REQUIRED WORK:
What this exercise needs is every entry restated as written, with no pictures.

(Records excerpted from a collection)
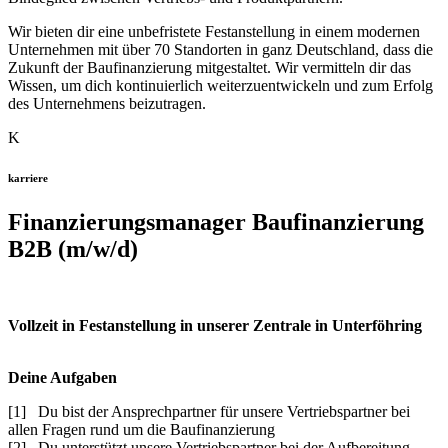
Wir bieten dir eine unbefristete Festanstellung in einem modernen
Unternehmen mit über 70 Standorten in ganz Deutschland, dass die
Zukunft der Baufinanzierung mitgestaltet. Wir vermitteln dir das
Wissen, um dich kontinuierlich weiterzuentwickeln und zum Erfolg
des Unternehmens beizutragen.
K
karriere
Finanzierungsmanager Baufinanzierung
B2B (m/w/d)
Vollzeit in Festanstellung in unserer Zentrale in Unterföhring
Deine Aufgaben
[1] Du bist der Ansprechpartner für unsere Vertriebspartner bei
allen Fragen rund um die Baufinanzierung
[2] Du unterstützt unsere Vertriebspartner bei der Aufbereitung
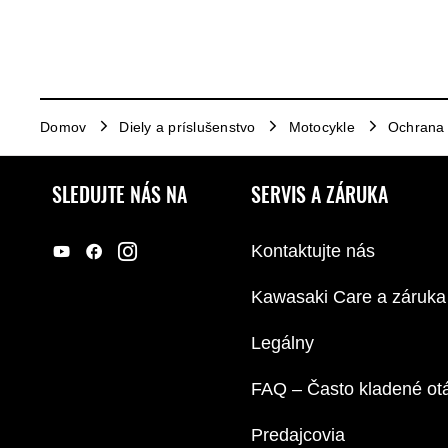
Domov
Diely a príslušenstvo
Motocykle
Ochrana
SLEDUJTE NÁS NA
SERVIS A ZÁRUKA
Kontaktujte nás
Kawasaki Care a záruka
Legálny
FAQ – Často kladené ot
Predajcovia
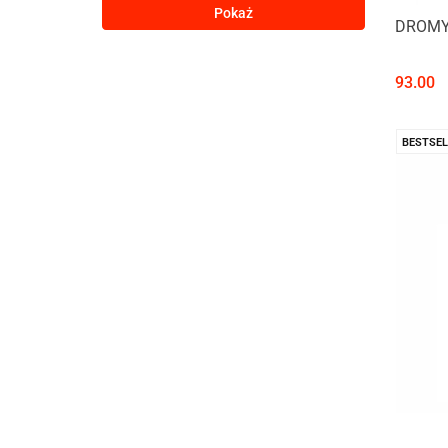
Pokaż
DROMY
93.00
BESTSEL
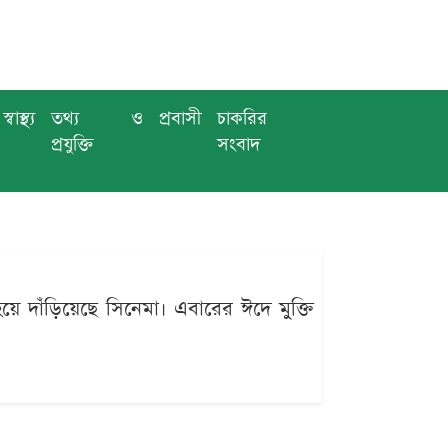
স্বাস্থ্য
তথ্য ও
প্রবাসী
চাকরির
প্রযুক্তি
সংবাদ
 দাঁড়িয়েছে সিনেমা। এবারের ঈদে মুক্তি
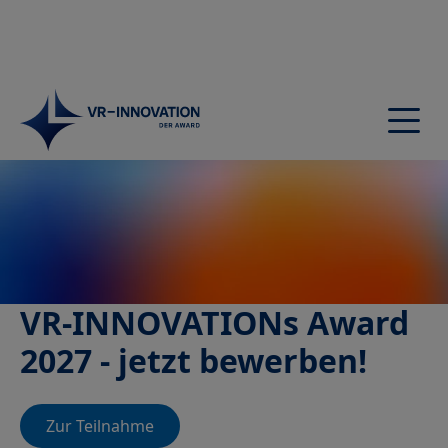
VR-
INNOVATIONs
Award
Startseite
Award
Jury
Nominierte
Preisträger
VR-INNOVATIONs Award
Preisverleihung
2027 - jetzt bewerben!
Teilnehmen
Mediathek
Netzwerk
Zur Teilnahme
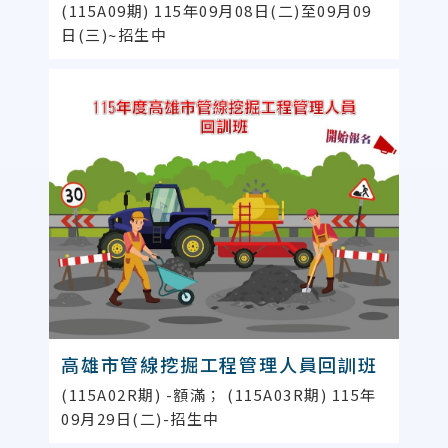
(115A09期) 115年09月08日(二)至09月09
日(三)~招生中
高雄市管線挖掘工程管理人員回訓班
(115A02R期) -額滿； (115A03R期) 115年
09月29日(二)-招生中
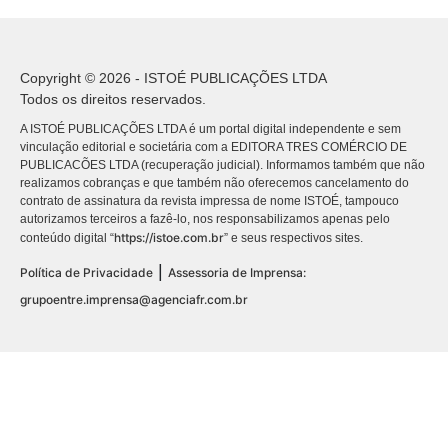
Copyright © 2026 - ISTOÉ PUBLICAÇÕES LTDA
Todos os direitos reservados.
A ISTOÉ PUBLICAÇÕES LTDA é um portal digital independente e sem
vinculação editorial e societária com a EDITORA TRES COMÉRCIO DE
PUBLICACÕES LTDA (recuperação judicial). Informamos também que não
realizamos cobranças e que também não oferecemos cancelamento do
contrato de assinatura da revista impressa de nome ISTOÉ, tampouco
autorizamos terceiros a fazê-lo, nos responsabilizamos apenas pelo
https://istoe.com.br
conteúdo digital “
” e seus respectivos sites.
|
Política de Privacidade
Assessoria de Imprensa:
grupoentre.imprensa@agenciafr.com.br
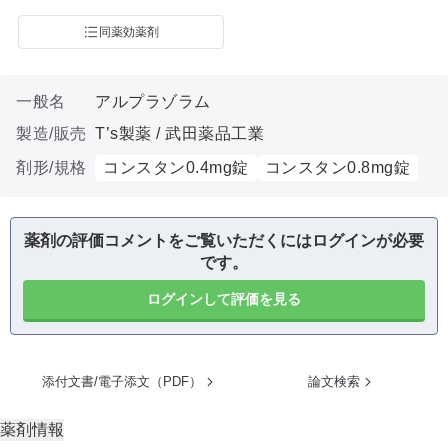
同薬効薬剤
一般名
アルプラゾラム
製造/販売
T’s製薬 / 武田薬品工業
剤形/規格
コンスタン0.4mg錠
コンスタン0.8mg錠
薬剤の評価コメントをご覧いただくにはログインが必要
です。
ログインして評価を見る
添付文書/電子添文（PDF）
論文検索
薬剤情報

TASK SOLUTION:
Wir bieten dir eine unbefristete Festanstellung in einem modernen
Unternehmen mit über 70 Standorten in ganz Deutschland, dass die
Zukunft der Baufinanzierung mitgestaltet. Wir vermitteln dir das
Wissen, um dich kontinuierlich weiterzuentwickeln und zum Erfolg
des Unternehmens beizutragen.
K
karriere
Finanzierungsmanager Baufinanzierung
B2B (m/w/d)
Vollzeit in Festanstellung in unserer Zentrale in Unterföhring
Deine Aufgaben
[1] Du bist der Ansprechpartner für unsere Vertriebspartner bei
allen Fragen rund um die Baufinanzierung
[2] Du unterstützt unsere Vertriebspartner bei der Aufbereitung
Domov
Diely a príslušenstvo
Motocykle
Ochrana
SLEDUJTE NÁS NA
SERVIS A ZÁRUKA
Kontaktujte nás
Kawasaki Care a záruka
Legálny
FAQ – Často kladené ot
Predajcovia
Pokaż
DROMY
93.00
BESTSEL
স্বাস্থ্য
তথ্য ও
প্রবাসী
চাকরির
প্রযুক্তি
সংবাদ
 দাঁড়িয়েছে সিনেমা। এবারের ঈদে মুক্তি
VR-
INNOVATIONs
Award
Startseite
Award
Jury
Nominierte
Preisträger
VR-INNOVATIONs Award
Preisverleihung
2027 - jetzt bewerben!
Teilnehmen
Mediathek
Netzwerk
Zur Teilnahme
(115A09期) 115年09月08日(二)至09月09
日(三)~招生中
高雄市管線挖掘工程管理人員回訓班
(115A02R期) -額滿； (115A03R期) 115年
09月29日(二)-招生中
Copyright © 2026 - ISTOÉ PUBLICAÇÕES LTDA
Todos os direitos reservados.
A ISTOÉ PUBLICAÇÕES LTDA é um portal digital independente e sem
vinculação editorial e societária com a EDITORA TRES COMÉRCIO DE
PUBLICACÕES LTDA (recuperação judicial). Informamos também que não
realizamos cobranças e que também não oferecemos cancelamento do
contrato de assinatura da revista impressa de nome ISTOÉ, tampouco
autorizamos terceiros a fazê-lo, nos responsabilizamos apenas pelo
https://istoe.com.br
conteúdo digital “
” e seus respectivos sites.
|
Política de Privacidade
Assessoria de Imprensa:
grupoentre.imprensa@agenciafr.com.br
同薬効薬剤
一般名
アルプラゾラム
製造/販売
T’s製薬 / 武田薬品工業
剤形/規格
コンスタン0.4mg錠
コンスタン0.8mg錠
薬剤の評価コメントをご覧いただくにはログインが必要
です。
ログインして評価を見る
添付文書/電子添文（PDF）
論文検索
薬剤情報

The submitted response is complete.